Conclusion: The results showed that the unbiased RE-EM and Ev-RE-EM algorithms outperformed the RE-EM algorithm. Since algorithm performance varies across datasets, researchers should test different algorithms on the dataset of interest and select the best-performing one. Accurately predicting and diagnosing an individual's genetic profile is crucial in medical studies.
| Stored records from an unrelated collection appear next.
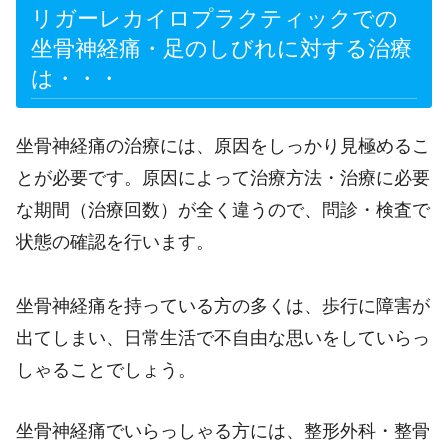
リガーレカイロプラクティックでの
坐骨神経痛・足のしびれに対する治療
は・・・
坐骨神経痛の治療には、原因をしっかり見極めるこ
とが必要です。原因によって治療方法・治療に必要
な期間（治療回数）が全く違うので、問診・検査で
状態の確認を行います。
坐骨神経痛を持っている方の多くは、歩行に障害が
出てしまい、日常生活で不自由な思いをしていらっ
しゃることでしょう。
坐骨神経痛でいらっしゃる方には、整形外科・整骨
The model with the highest accuracy should be used to enhance understanding of the genetics of complex traits, improve disease prevention and diagnosis, and aid in treating complex human diseases.

Abstract Image

查看原文本刊更多论文

利用混合效应回归树分析高维纵向数据以确定低和高风险亚群：模拟研究及其在遗传研究中的应用。
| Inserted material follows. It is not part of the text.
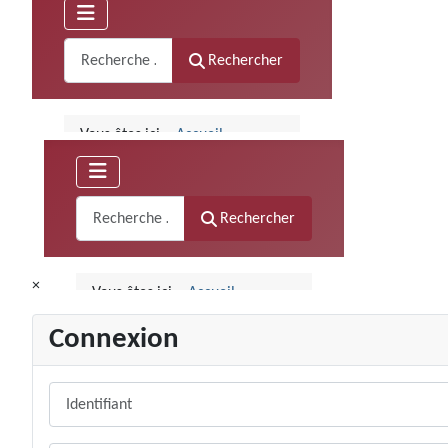
×
Connexion
Identifiant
背景：线性混合效应模型（LME）是一种传统的参数化方法，主要用于遗传研究中的纵向和聚类数据分析。先前的研究表明，该模型对参数假设敏感，但预测性能低于非参数方法，如随机效应-期望最大化（RE-EM）和无偏RE-EM回归树算法。这些纵向回归树利用分类和回归树（CART）和条件推理树（Ctree）来估计混合效应模型的固定效应成分。虽然CART是一种众所周知的树算法，但它存在贪婪的问题。为了缓解这一问题，我们使用Evtree算法来估计LME的固定效应部分，以处理基因组关联研究中的纵向和聚类数据。方法：在本研究中，我们提出了一种新的非参数纵向算法，称为“Ev-RE-EM”，用于使用Evtree算法对连续响应变量建模，以估计LME的固定效应部分。我们将其预测性能与其他树算法（如RE-EM和无偏RE-EM）进行了比较，分别考虑和不考虑受试者内部误差之间的自相关结构，以分析遗传研究中的纵向数据。自相关结构包括一阶自回归过程、常相关的复合对称结构和一般相关矩阵。真实数据来自纵向德黑兰心脏代谢遗传研究（TCGS）。数据建模使用身体质量指数（BMI）作为表型，并包括预测变量，如年龄、性别和25,640个单核苷酸多态性（snp）。结果：结果表明Ev-RE-EM和无偏RE-EM的预测性能接近。此外，Ev-RE-EM算法生成的树比无偏RE-EM算法生成的树更小，增强了树的可解释性。结论：无偏RE-EM和Ev-RE-EM算法优于RE-EM算法。由于不同数据集的算法性能不同，研究人员应该在感兴趣的数据集上测试不同的算法，并选择性能最好的算法。在医学研究中，准确地预测和诊断一个人的遗传特征是至关重要的。具有最高准确度的模型应用于加强对复杂性状的遗传学的理解，改善疾病的预防和诊断，并有助于治疗复杂的人类疾病。
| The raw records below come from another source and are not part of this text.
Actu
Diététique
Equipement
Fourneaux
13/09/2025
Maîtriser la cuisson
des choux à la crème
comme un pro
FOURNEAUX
本文章由计算机程序翻译，如有差异，请以英文原文为准。

求助全文

约1分钟内获得全文求助全文

来源期刊

Biodata Mining MATHEMATICAL & COMPUTATIONAL BIOLOGY-

CiteScore

7.90

自引率

0.00%

发文量

审稿时长

23 weeks

期刊介绍： BioData Mining is an open access, open peer-reviewed journal encompassing research on all aspects of data mining applied to high-dimensional biological and biomedical data, focusing on computational aspects of knowledge discovery from large-scale genetic, transcriptomic, genomic, proteomic, and metabolomic data. Topical areas include, but are not limited to: -Development, evaluation, and application of novel data mining and machine learning algorithms. -Adaptation, evaluation, and application of traditional data mining and machine learning algorithms. -Open-source software for the application of data mining and machine learning algorithms. -Design, development and integration of databases, software and web services for the storage, management, retrieval, and analysis of data from large scale studies. -Pre-processing, post-processing, modeling, and interpretation of data mining and machine learning results for biological interpretation and knowledge discovery.